Work task: Please return the data that follows precisely as written, but without the images.

Extracted entries:
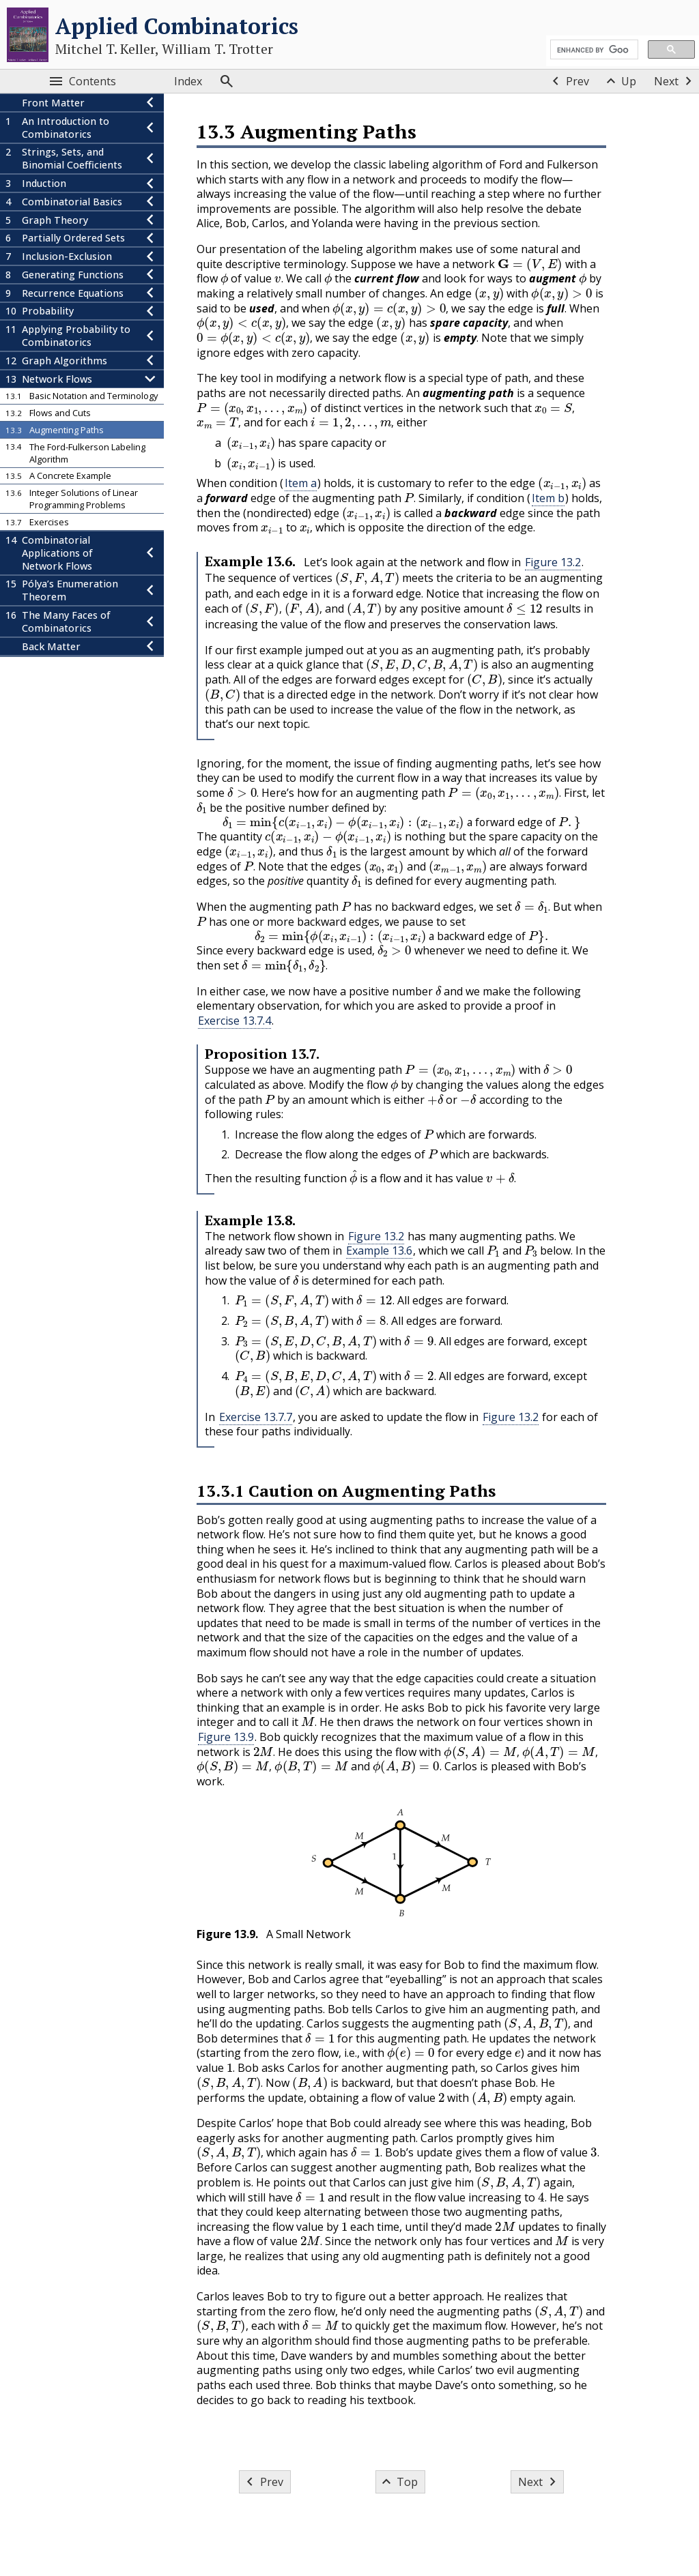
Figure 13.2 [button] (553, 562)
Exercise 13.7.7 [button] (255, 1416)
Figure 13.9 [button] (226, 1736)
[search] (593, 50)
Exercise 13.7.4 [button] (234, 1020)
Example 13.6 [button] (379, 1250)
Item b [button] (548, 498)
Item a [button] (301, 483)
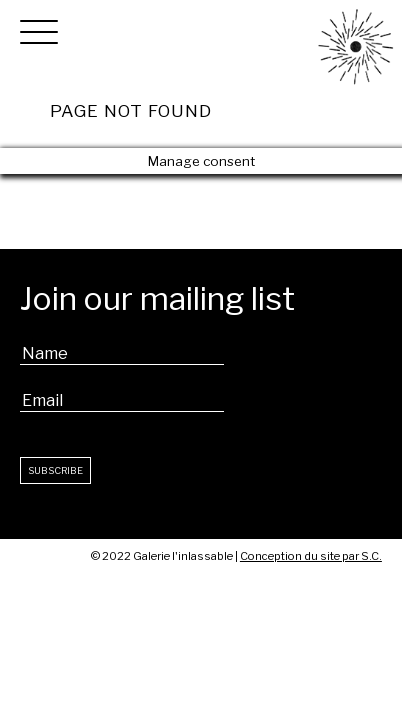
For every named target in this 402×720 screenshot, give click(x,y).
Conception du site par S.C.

Completed exercise:
Figure 13.2 [button] (553, 562)
Exercise 13.7.7 [button] (255, 1416)
Figure 13.9 [button] (226, 1736)
[search] (593, 50)
Exercise 13.7.4 [button] (234, 1020)
Example 13.6 [button] (379, 1250)
Item b [button] (548, 498)
Item a [button] (301, 483)
For every named target in this 402×720 screenshot, give click(x,y).
Conception du site par S.C.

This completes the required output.